## Task instructions:
Every entry should be returned unchanged, with the pictures omitted.

━━ Entries shown ━━

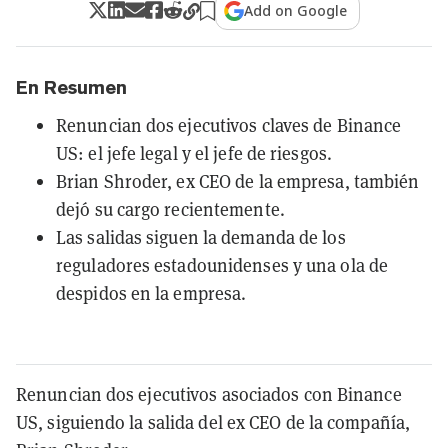
Add on Google
En Resumen
Renuncian dos ejecutivos claves de Binance
US: el jefe legal y el jefe de riesgos.
Brian Shroder, ex CEO de la empresa, también
dejó su cargo recientemente.
Las salidas siguen la demanda de los
reguladores estadounidenses y una ola de
despidos en la empresa.
Renuncian dos ejecutivos asociados con Binance
US, siguiendo la salida del ex CEO de la compañía,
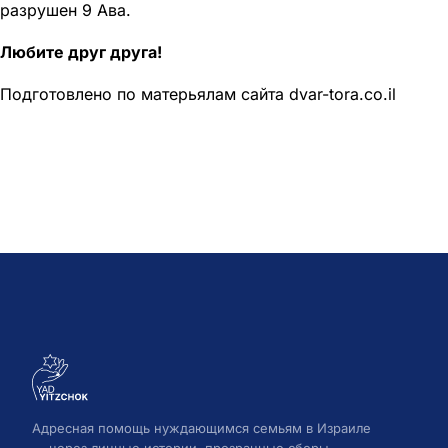
разрушен 9 Ава.
Любите друг друга!
Подготовлено по матерьялам сайта dvar-tora.co.il
Адресная помощь нуждающимся семьям в Израиле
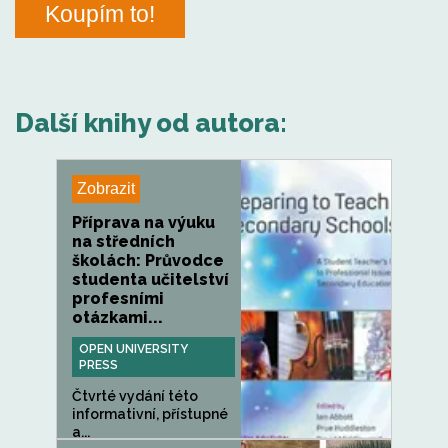
Koupím to!
Další knihy od autora:
Zobrazit
Příprava na výuku
na středních
školách: Průvodce
studenta učitelství
profesními
otázkami...
OPEN UNIVERSITY
PRESS
Čtvrté vydání této
informativní, přístupné
a...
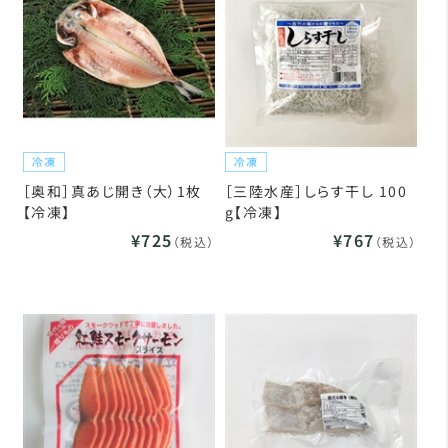
［奥和］真あじ開き（大）1枚
［三陸水産］しらす干し 100
【冷凍】
g【冷凍】
¥725
¥767
（税込）
（税込）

━━━

## Expected output:
Add on Google
En Resumen
Renuncian dos ejecutivos claves de Binance
US: el jefe legal y el jefe de riesgos.
Brian Shroder, ex CEO de la empresa, también
dejó su cargo recientemente.
Las salidas siguen la demanda de los
reguladores estadounidenses y una ola de
despidos en la empresa.
Renuncian dos ejecutivos asociados con Binance
US, siguiendo la salida del ex CEO de la compañía,
разрушен 9 Ава.
Любите друг друга!
Подготовлено по матерьялам сайта dvar-tora.co.il
Адресная помощь нуждающимся семьям в Израиле
Koupím to!
Další knihy od autora:
Zobrazit
Příprava na výuku
na středních
školách: Průvodce
studenta učitelství
profesními
otázkami...
OPEN UNIVERSITY
PRESS
Čtvrté vydání této
informativní, přístupné
a...
［奥和］真あじ開き（大）1枚
［三陸水産］しらす干し 100
【冷凍】
g【冷凍】
¥725
¥767
（税込）
（税込）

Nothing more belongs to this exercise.